Rezension

Pageturner sondergleichen

Die Zeuginnen - Margaret Atwood

Die Zeuginnen
von Margaret Atwood

Bewertet mit 5 Sternen

Margaret Atwood schreibt nach 35 Jahren eine Fortsetzung von ihrem Wahnsinnserfolg „Der Report der Magd“. Das ist sensationell.
Aber braucht wirklich alles eine Fortsetzung, fragt man sich. Sollte man nicht das Thema ruhen lassen, wenn man einen Superhit gelandet hat? Kann man den Report der Magd toppen? Nein, garantiert nicht. Die Enttäuschung ist vorprogrammiert, denkt man und kauft dieses Buch trotzdem. Nicht nur das, man schlägt es auf und inhaliert es, ich jedenfalls.  

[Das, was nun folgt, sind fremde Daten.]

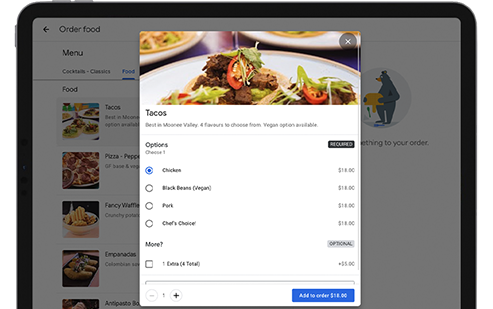 The width and height of the screenshot is (493, 309). I want to click on plates, so click(171, 74), click(316, 45), click(157, 57). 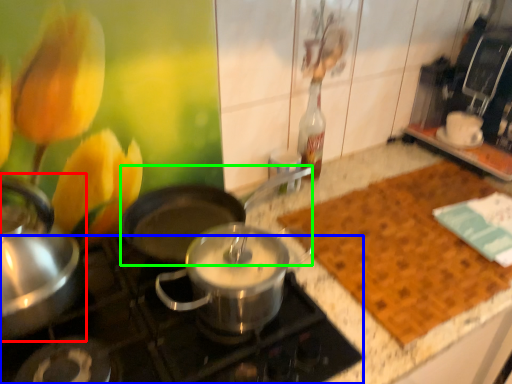 Question: Based on their relative distances, which object is farther from kitchen appliance (highlighted by a red box)? Choose from gas stove (highlighted by a blue box) and wok (highlighted by a green box).

Choices:
 (A) gas stove
 (B) wok

Answer: (B)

Das Reich Gilead ist gescheitert und jetzt sprechen Zeuginnen ganz unterschiedlicher Art und erzählen uns, wie es dazu kam.
Tante Lydia zum Beispiel erzählt von ihrem persönlichen Schicksal, aber auch vom Aufstieg und Fall dieses menschenverachtenden Gottesstaates. Sie ist die oberste aller Tanten, aber ist sie loyal?
Agnes Jemima ist eine Tochter aus gutem Haus in Gilead, stellt aber fest, dass sie genauso in ihrer Rolle gefangen ist, wie jede Magd oder Martha.
Und Daisy, ein ganz normales Mädchen aus Kanada, muss auf schmerzliche Art erfahren, dass sie eng mit Mayday, der Widerstandsbewegung, verbunden ist, ohne je davon geahnt zu haben.

Dieses Buch ist ein Pageturner sondergleichen, fängt man an, hört man nicht mehr auf.
Es zeigt unterschiedlichste Gesichter Gileads, wo wir bislang nur eines kannten und es lässt in Abgründe blicken. Unter dem Deckmantel tiefster Frömmigkeit haben die Führer dieses Landes nur ihr eigenes Wohl im Blick und gehen dabei über Leichen. Frauen sind gefangen in ihren Rollen und selbst wenn sie höher gestellte Ehefrauen sind, haben sie keine Wahl, wer aus der Rolle fällt ist tot. In Gilead hat man alles nach Gottes vermeintlichem Willen geregelt und da gibt es keine Alternativen.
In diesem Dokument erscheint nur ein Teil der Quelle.